Under the changes to the OCR’s Case Processing Manual, a complaint may be dismissed without investigation where it “is a continuation of a pattern of complaints previously filed with OCR by an individual or group against multiple recipients or a complaint is filed for the first time against multiple recipients that, viewed as a whole, places an unreasonable burden on OCR’s resources.”
In other words, the new rule allows OCR to dismiss complaints brought by anyone who has filed multiple complaints against multiple organizations.
That’s not the only change to OCR rules. The revised Case Processing Manual prohibit complainants from relying on “media reports, journals/studies and/or other published articles as the basis for the alleged discrimination.”
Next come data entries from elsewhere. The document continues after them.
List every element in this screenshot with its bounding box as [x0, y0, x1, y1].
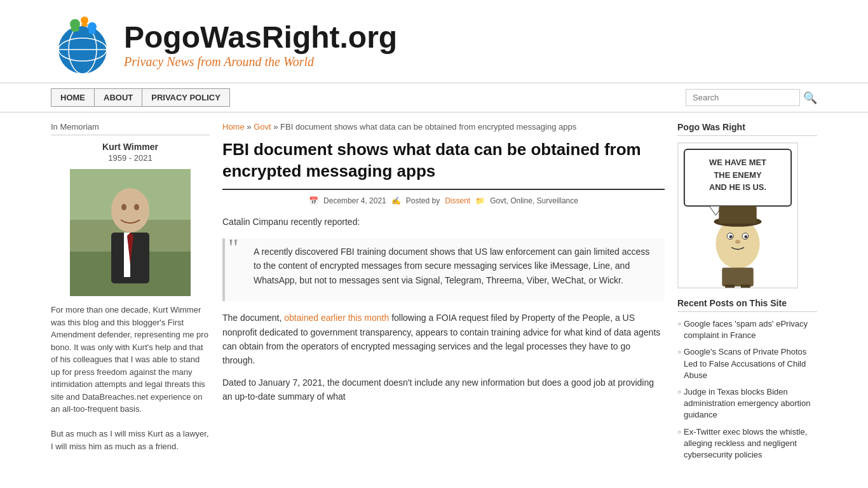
blockquote: " A recently discovered FBI training doc…: [222, 238, 665, 301]
breadcrumb-current: FBI document shows what data can be obta…: [280, 122, 576, 132]
recent-posts-list: Google faces 'spam ads' ePrivacy complai…: [677, 318, 817, 461]
search-box: 🔍: [686, 89, 817, 106]
search-input[interactable]: [686, 89, 800, 106]
article-meta: 📅 December 4, 2021 ✍ Posted by Dissent 📁…: [222, 196, 665, 205]
content-wrapper: In Memoriam Kurt Wimmer 1959 - 2021: [0, 112, 868, 466]
svg-point-8: [81, 23, 88, 27]
recent-posts-title: Recent Posts on This Site: [677, 298, 817, 312]
person-photo: [70, 169, 191, 296]
bio-paragraph-2: But as much as I will miss Kurt as a law…: [51, 428, 210, 452]
article-date: December 4, 2021: [323, 196, 386, 205]
recent-post-4: Ex-Twitter exec blows the whistle, alleg…: [677, 426, 817, 461]
recent-post-link-1[interactable]: Google faces 'spam ads' ePrivacy complai…: [684, 319, 808, 340]
site-header: PogoWasRight.org Privacy News from Aroun…: [0, 0, 868, 83]
logo-container: PogoWasRight.org Privacy News from Aroun…: [51, 13, 397, 76]
categories-icon: 📁: [475, 196, 485, 205]
bio-paragraph-1: For more than one decade, Kurt Wimmer wa…: [51, 304, 210, 416]
article-paragraph-2: Dated to January 7, 2021, the document d…: [222, 376, 665, 404]
person-years: 1959 - 2021: [51, 153, 210, 163]
recent-post-2: Google's Scans of Private Photos Led to …: [677, 346, 817, 381]
breadcrumb: Home » Govt » FBI document shows what da…: [222, 122, 665, 132]
sidebar-left: In Memoriam Kurt Wimmer 1959 - 2021: [51, 112, 210, 466]
recent-post-link-2[interactable]: Google's Scans of Private Photos Led to …: [684, 347, 806, 379]
sidebar-right: Pogo Was Right WE HAVE MET THE ENEMY AND…: [677, 112, 817, 466]
pogo-title: Pogo Was Right: [677, 122, 817, 136]
article-intro: Catalin Cimpanu recently reported:: [222, 215, 665, 229]
search-button[interactable]: 🔍: [803, 91, 817, 105]
recent-post-link-3[interactable]: Judge in Texas blocks Biden administrati…: [684, 387, 810, 419]
para1-start: The document,: [222, 313, 284, 323]
site-tagline: Privacy News from Around the World: [124, 55, 397, 69]
author-icon: ✍: [391, 196, 401, 205]
quote-marks: ": [228, 235, 238, 261]
svg-point-9: [88, 30, 96, 34]
svg-text:THE ENEMY: THE ENEMY: [714, 170, 761, 180]
svg-point-15: [134, 204, 139, 210]
navigation: HOME ABOUT PRIVACY POLICY 🔍: [0, 83, 868, 112]
pogo-comic: WE HAVE MET THE ENEMY AND HE IS US.: [677, 142, 798, 288]
svg-rect-35: [741, 285, 750, 288]
site-title: PogoWasRight.org: [124, 20, 397, 55]
nav-links: HOME ABOUT PRIVACY POLICY: [51, 88, 230, 107]
calendar-icon: 📅: [309, 196, 318, 205]
nav-privacy-policy[interactable]: PRIVACY POLICY: [142, 88, 230, 107]
article-categories: Govt, Online, Surveillance: [490, 196, 578, 205]
recent-post-3: Judge in Texas blocks Biden administrati…: [677, 386, 817, 421]
svg-point-7: [71, 27, 79, 32]
svg-text:WE HAVE MET: WE HAVE MET: [709, 158, 766, 167]
in-memoriam-title: In Memoriam: [51, 122, 210, 135]
recent-post-link-4[interactable]: Ex-Twitter exec blows the whistle, alleg…: [684, 427, 807, 459]
article-author[interactable]: Dissent: [445, 196, 470, 205]
nav-about[interactable]: ABOUT: [95, 88, 142, 107]
article-title: FBI document shows what data can be obta…: [222, 139, 665, 190]
svg-rect-33: [722, 268, 753, 287]
blockquote-text: A recently discovered FBI training docum…: [234, 245, 655, 287]
main-content: Home » Govt » FBI document shows what da…: [222, 112, 665, 466]
recent-post-1: Google faces 'spam ads' ePrivacy complai…: [677, 318, 817, 341]
article-body: Catalin Cimpanu recently reported: " A r…: [222, 215, 665, 404]
breadcrumb-govt[interactable]: Govt: [254, 122, 271, 132]
svg-point-28: [729, 235, 733, 238]
breadcrumb-home[interactable]: Home: [222, 122, 245, 132]
svg-point-29: [744, 235, 747, 238]
svg-point-14: [121, 204, 126, 210]
site-branding: PogoWasRight.org Privacy News from Aroun…: [124, 20, 397, 69]
person-name: Kurt Wimmer: [51, 142, 210, 152]
svg-rect-32: [719, 206, 756, 224]
sidebar-bio: For more than one decade, Kurt Wimmer wa…: [51, 304, 210, 452]
svg-rect-34: [725, 285, 735, 288]
foia-link[interactable]: obtained earlier this month: [284, 313, 389, 323]
article-paragraph-1: The document, obtained earlier this mont…: [222, 311, 665, 368]
posted-by-label: Posted by: [406, 196, 440, 205]
svg-point-30: [735, 240, 740, 244]
nav-home[interactable]: HOME: [51, 88, 95, 107]
logo-icon: [51, 13, 114, 76]
svg-text:AND HE IS US.: AND HE IS US.: [709, 182, 766, 192]
svg-point-13: [111, 188, 149, 233]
The new rules also reduced the time allowed for complainants to provide additional information about a complaint from 20 to 14 days and abolished the ability of complainants to file administrative appeals with OCR.
In a statement to Education Week, Elizabeth Hill, a spokesperson for the Department of Education, noted that the changes were designed to allow OCR to better manage its case load. “Case processing procedures in the new CPM allow OCR to better accomplish this critical mission by improving OCR’s management of its docket, investigations, and case resolutions,” Hill said.
OCR is already using the revised Case Processing Manual to dismiss complaints against educational institutions. On March 16, OCR’s Cleveland Field Office dismissed Lipsitt’s 30+ outstanding complaints against educational institutions.
Lipsitt is not the only person to have their complaints dismissed by OCR. On March 20, OCR’s Atlanta Field Office dismissed nine complaints filed by Florida activist Joseph Poirier.
The letters made clear, however, that they did not foreclose the ability of Lipsitt or Poirier to bring private lawsuits against the educational institutions. Similarly, the dismissals do not prevent other individuals from filing complaints against the same institutions on the same grounds.
The dismissals are unlikely to be the last the OCR hears from Lipsitt, however. As an education advocate, Lipsitt helps other families navigate the often-overwhelming special education system, including filing formal complaints with OCR. Future complaints will likely come in the name of the students and families affected by inaccessible websites.
Since receiving the dismissal letters, Lipsitt has already helped her son Andrew, who has multiple disabilities, file complaints on his own behalf against two of the educational institutions.
This blog post is for informational purposes only and does not constitute legal advice.